Degree Name

EdD (Doctor of Education)

Program

Educational Leadership

Date of Award

May 1992

Abstract

The purpose of this study was to compare the levels of computer use by school principals in administering their schools. Comparisons were made of the different techniques being employed by school principals as they manage the vast amounts of data that are present in today's educational process. A comprehensive collection of computer applications was identified and school principals were surveyed regarding their use of these applications. A random sample was selected from a population of 1,800 school principals in the state of Tennessee. School principals from 430 public schools and 70 private/parochial schools in Tennessee were surveyed for responses relative to their practices regarding the use of computers in the management of their school. Surveys were mailed in early January, 1992, to those principals who were identified in the sample selection. Surveys were received over a period of several weeks.
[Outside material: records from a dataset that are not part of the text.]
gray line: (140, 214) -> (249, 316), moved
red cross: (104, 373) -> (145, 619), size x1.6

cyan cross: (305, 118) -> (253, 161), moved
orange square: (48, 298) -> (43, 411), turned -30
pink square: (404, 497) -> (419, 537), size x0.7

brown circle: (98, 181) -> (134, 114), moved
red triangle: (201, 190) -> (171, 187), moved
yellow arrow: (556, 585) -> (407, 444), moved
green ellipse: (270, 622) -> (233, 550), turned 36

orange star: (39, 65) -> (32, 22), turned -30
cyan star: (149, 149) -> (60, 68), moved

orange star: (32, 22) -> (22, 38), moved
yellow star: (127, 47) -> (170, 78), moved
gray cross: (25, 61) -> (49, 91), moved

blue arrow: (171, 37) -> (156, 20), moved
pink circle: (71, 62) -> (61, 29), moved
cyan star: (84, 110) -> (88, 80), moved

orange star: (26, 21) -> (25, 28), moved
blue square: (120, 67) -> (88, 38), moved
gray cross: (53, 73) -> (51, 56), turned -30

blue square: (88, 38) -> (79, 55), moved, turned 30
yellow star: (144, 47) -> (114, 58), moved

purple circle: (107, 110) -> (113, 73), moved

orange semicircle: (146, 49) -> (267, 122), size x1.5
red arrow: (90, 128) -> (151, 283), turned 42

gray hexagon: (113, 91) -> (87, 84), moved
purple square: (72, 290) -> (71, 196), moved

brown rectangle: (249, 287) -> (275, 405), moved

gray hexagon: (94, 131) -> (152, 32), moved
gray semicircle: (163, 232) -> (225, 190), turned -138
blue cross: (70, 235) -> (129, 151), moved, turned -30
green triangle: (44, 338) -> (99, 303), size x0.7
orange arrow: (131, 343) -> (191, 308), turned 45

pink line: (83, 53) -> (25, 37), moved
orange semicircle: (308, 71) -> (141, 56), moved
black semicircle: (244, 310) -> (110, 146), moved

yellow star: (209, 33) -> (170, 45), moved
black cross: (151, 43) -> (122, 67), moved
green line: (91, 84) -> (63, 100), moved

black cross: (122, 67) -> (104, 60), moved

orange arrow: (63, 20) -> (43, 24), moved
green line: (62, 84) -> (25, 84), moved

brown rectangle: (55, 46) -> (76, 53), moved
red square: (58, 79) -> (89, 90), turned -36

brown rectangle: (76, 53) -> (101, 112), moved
A return of 71% was obtained. Findings include the determination that schools have computers specifically for the purpose of completing administrative tasks. Principals and office staffs are using administrative computers to improve their management of school data. The primary areas identified as being preformed by school principals were attendance, management of student data, wordprocessing, grade reporting, and transportation. Principals indicated that the major avenues for computer training is through seminars and workshops. The major conclusions included the need for additional computer training in principal preparation curricula, exposure to innovative uses of computers to enhance the administrative function.